Ağustos sonu itibariyle cari açık 45 milyar dolara çıkmış durumda. Bu açığın bir bölümü kaynağı belirsiz rekor para girişi ile kapatılmaya çalışılıyor.
DIŞ BORÇ YÜKÜ ARTTI
Yüksek cari açık ve ithalata bağımlılık nedeniyle Türkiye'nin dış borç stoku AKP döneminde ciddi şekilde arttı. Hazine ve Maliye Bakanlığı verilerine göre, 2002'de 129,6 milyar olan Türkiye'nin brüt dış borç stoku, 2022 sonu itibariyle 442 milyar dolar oldu.
KAMU MALLARINI SATIP BORÇ ÖDEDİLER
AKP iktidarı boyunca, Türkiye’nin en büyük şirketlerini, fabrikalarını, otellerini, limanlarını, enerji üretim tesislerini, elektrik ile doğalgaz dağıtım şebekelerini ve arazilerini yerli ve yabancı özel şirketlere sattı.
AKP iktidarının ilk Maliye Bakanı Kemal Unakıtan satış sürecini “Satacağız satacağız. Her şeyi satacağız. Kâr edeni de satacağız, zarar edeni de satacağız. Devleti ekonomik faaliyetlerden kurtarıncaya kadar satacağız. Pamuk eller cebe. Yerli yabancı herkes gelsin” cümleleriyle başlatmıştı.

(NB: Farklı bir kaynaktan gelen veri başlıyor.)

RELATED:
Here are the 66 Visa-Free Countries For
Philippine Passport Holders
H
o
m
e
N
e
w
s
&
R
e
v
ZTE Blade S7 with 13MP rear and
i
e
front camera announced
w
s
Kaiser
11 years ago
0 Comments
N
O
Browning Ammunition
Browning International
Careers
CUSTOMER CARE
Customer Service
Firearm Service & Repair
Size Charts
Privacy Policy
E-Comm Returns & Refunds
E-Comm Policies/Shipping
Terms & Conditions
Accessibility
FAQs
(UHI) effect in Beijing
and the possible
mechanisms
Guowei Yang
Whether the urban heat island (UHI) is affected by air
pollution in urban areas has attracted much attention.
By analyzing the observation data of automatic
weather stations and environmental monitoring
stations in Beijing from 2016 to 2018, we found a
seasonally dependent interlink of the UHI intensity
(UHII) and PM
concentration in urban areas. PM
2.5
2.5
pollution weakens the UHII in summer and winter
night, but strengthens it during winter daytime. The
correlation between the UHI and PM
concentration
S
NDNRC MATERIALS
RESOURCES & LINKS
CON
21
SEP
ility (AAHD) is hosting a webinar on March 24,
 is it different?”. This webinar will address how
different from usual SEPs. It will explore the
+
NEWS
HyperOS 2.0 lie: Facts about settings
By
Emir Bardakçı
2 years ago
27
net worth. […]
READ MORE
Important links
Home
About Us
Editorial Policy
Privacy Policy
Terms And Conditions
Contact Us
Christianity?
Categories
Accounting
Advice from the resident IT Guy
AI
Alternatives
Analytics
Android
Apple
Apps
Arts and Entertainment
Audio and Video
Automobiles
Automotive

Ekonomide kamunun ağırlığı azaltılırken, 2002 – 2022 tarihleri arasında özelleştirmeden elde edilen 71 milyar doların çok büyük bir bölümü kamunun borç ödemelerine, geri kalan ise satılan şirketlerin borçlarına ve personel ödemelerine gitti.
2002 yılından bu yana 273 kuruluşta hisse senedi veya varlık satışdevir işlemleri yapıldı. Bu kuruluşlardan 268’inde kamu payı kalmadı. 2002 yılından bu yana 273 kuruluşta hisse senedi veya varlık satışdevir işlemleri yapıldı. Bu kuruluşlardan 268’inde kamu payı kalmadı.